L’Italia non è un Paese per start up. E per affermarlo non serve certo Pico Della Mirandola. Basta dare un’occhiata intorno: non si muove nulla. E non certo per la mancanza di idee, quelle abbondano e noi – si sa – siamo maestri nell’arrangiarci. Non si muove nulla perché – manco a dirlo – mancano i soldi. Facciamo fatica a finanziare gli ospedali, figuriamoci la ricerca. Figurarsi poi se a bussare alla porta di una qualunque banca (sì, una qualunque e senza distinzioni) sono tre ragazzi trentenni con la faccia un po’ da nerd. Non se parla nemmeno. Roba che se Mark Zuckerberg si fosse chiamato Marco Zuccherino, e fosse nato a Vicenza anziché a New York probabilmente oggi Facebook neppure esisterebbe (ma forse questo non sarebbe proprio un dramma…).

Inutile girarci intorno. Da noi di soldi non se ne vede neppure l’ombra.
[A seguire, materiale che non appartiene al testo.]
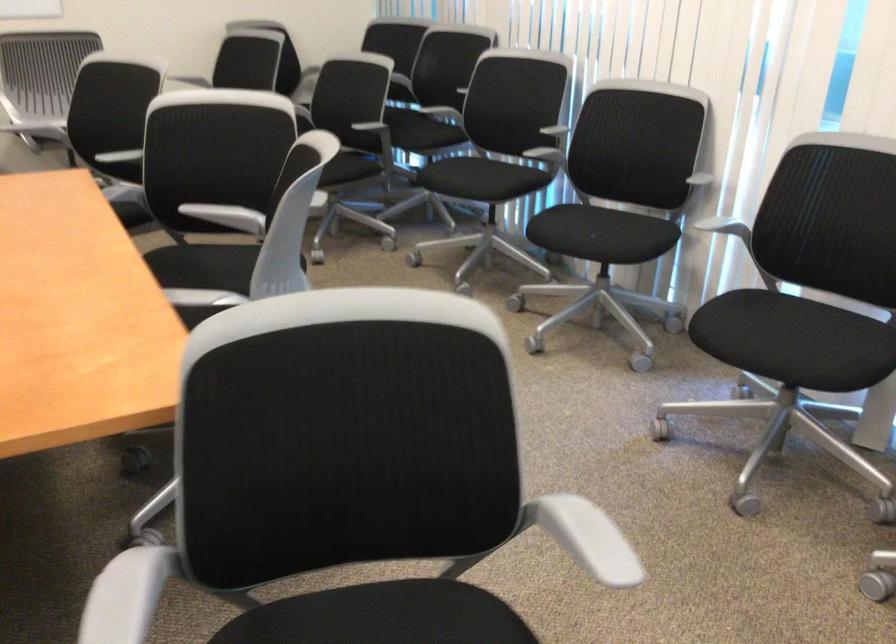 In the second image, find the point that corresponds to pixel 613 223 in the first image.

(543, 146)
Quindi, ricapitolando: abbiamo le idee, qualche incubatore (da H-Farm a Treviso di Riccardo Donadon e NoosaLab di Raffaele Giovine a Milano), ma non abbiamo le risorse economiche. E quelli che le hanno stanno alla larga dall’Italia: basti pensare a quel colosso di Rocket Internet dei fratelli Samwer che nel nostro Paese ha investito parecchio da Dalani (e-commerce di arredamento) e Payleven (sistemi di pagamento per mobile) mantenendo però le attività italiane sotto il controllo della Germania. Come a dire che rimaniamo un Paese marginale. Anche perché sono pochi gli investitori pronti a rischiare in prima persona. Tra i più attivi c’è Luigi Berlusconi, il figlio più giovane dell’ex premier Silvio Berlusconi che ha iniziato a muoversi sotto traccia a caccia dei migliori investimenti, ma è ancora troppo poco per dare una svolta vera al settore delle start up e – soprattutto – evitare la continua fuga di cervelli verso l’estero. Cervelli a caccia di soldi, ma anche di speranze, di qualcuno pronto a scommettere su di loro, a differenza del grigio bancario che si nasconde nelle filiali italiane.
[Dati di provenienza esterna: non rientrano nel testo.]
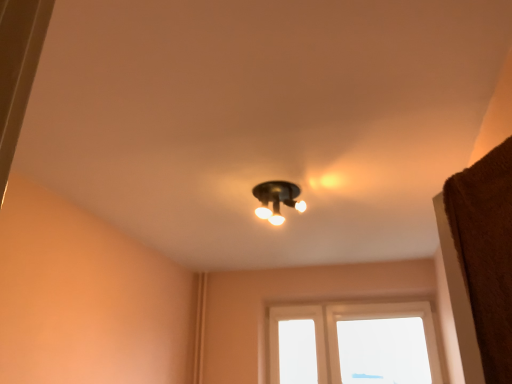 The height and width of the screenshot is (384, 512). What do you see at coordinates (353, 344) in the screenshot?
I see `transparent glass window at center` at bounding box center [353, 344].

Image resolution: width=512 pixels, height=384 pixels. What are the coordinates of `transparent glass window at center` in the screenshot? It's located at (353, 344).

In order to face transparent glass window at center, should I rotate leftwards or rightwards?

Turn right approximately 16.415 degrees to face it.

Find the location of a particular element. This screenshot has width=512, height=384. matte black light fixture at center is located at coordinates (277, 199).

In order to face matte black light fixture at center, should I rotate leftwards or rightwards?

Turn right approximately 3.058 degrees to face it.

Describe the element at coordinates (277, 199) in the screenshot. I see `matte black light fixture at center` at that location.

You are a GUI agent. You are given a task and a screenshot of the screen. Output one action in this format:
    pyautogui.click(x=<x>, y=<y>)
    Task: Click on the transparent glass window at center
    The image size is (512, 384).
    Given the screenshot: What is the action you would take?
    pyautogui.click(x=353, y=344)

Considering the relative positions of transparent glass window at center and matte black light fixture at center in the image provided, is transparent glass window at center to the left or to the right of matte black light fixture at center?

Based on their positions, transparent glass window at center is located to the right of matte black light fixture at center.

Which is behind, transparent glass window at center or matte black light fixture at center?

transparent glass window at center.

Does point (281, 334) come in front of point (266, 212)?

No, it is not.

From the image's perspective, is transparent glass window at center located above matte black light fixture at center?

No.

From a real-world perspective, is transparent glass window at center positioned above or below matte black light fixture at center?

Clearly, from a real-world perspective, transparent glass window at center is below matte black light fixture at center.

Is transparent glass window at center wider than matte black light fixture at center?

In fact, transparent glass window at center might be narrower than matte black light fixture at center.

Can you confirm if transparent glass window at center is shorter than matte black light fixture at center?

No.

Considering the relative sizes of transparent glass window at center and matte black light fixture at center in the image provided, is transparent glass window at center bigger than matte black light fixture at center?

Correct, transparent glass window at center is larger in size than matte black light fixture at center.

Is transparent glass window at center outside of matte black light fixture at center?

Yes, transparent glass window at center is outside of matte black light fixture at center.

Is transparent glass window at center far away from matte black light fixture at center?

transparent glass window at center is far away from matte black light fixture at center.

Is transparent glass window at center positioned with its back to matte black light fixture at center?

No, transparent glass window at center is not facing the opposite direction of matte black light fixture at center.

How different are the orientations of transparent glass window at center and matte black light fixture at center in degrees?

1.31 degrees separate the facing orientations of transparent glass window at center and matte black light fixture at center.

Find the location of a particular element. Image resolution: width=512 pixels, height=384 pixels. lamp above the transparent glass window at center (from a real-world perspective) is located at coordinates (277, 199).

Considering the positions of objects matte black light fixture at center and transparent glass window at center in the image provided, who is more to the left, matte black light fixture at center or transparent glass window at center?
Eppure qualcosa si muove. La Consob, l’organo di vigilanza delle società quotate, ha finalmente disciplinato il “crowdfunding”, la possibilità cioè per le start up di raccogliere capitali attraverso la rete sulla scorta di Kickstarter. Una rivoluzione, perché il privato ha una prospettiva diversa dai fondi di venture capital: può finanziare un progetto che lo attrae per tante ragioni, non solo per avere un ritorno economico certo. Anzi spesso, come nel caso di Kickstarter, il ritorno proprio non c’è, ma resta la soddisfazione di aver contribuito a qualcosa di nuovo. Di aver aiutato un’idea a vedere la luce.

Poco tempo fa, ho scritto la storia di Idea, il taccuino indistruttibile progettato da tre architetti milanesi, rigorosamente under 30: gli servivano 7mila euro per andare in produzione, così pochi che nessuna banca ci ha scommesso. Allora si sono affidati al crowdfunding, solo che fino a pochi giorni fa per accedere a Kickstarter bisognava passare dagli Stati Uniti. Una cosa non banale, senza un contatto affidabile oltreoceano.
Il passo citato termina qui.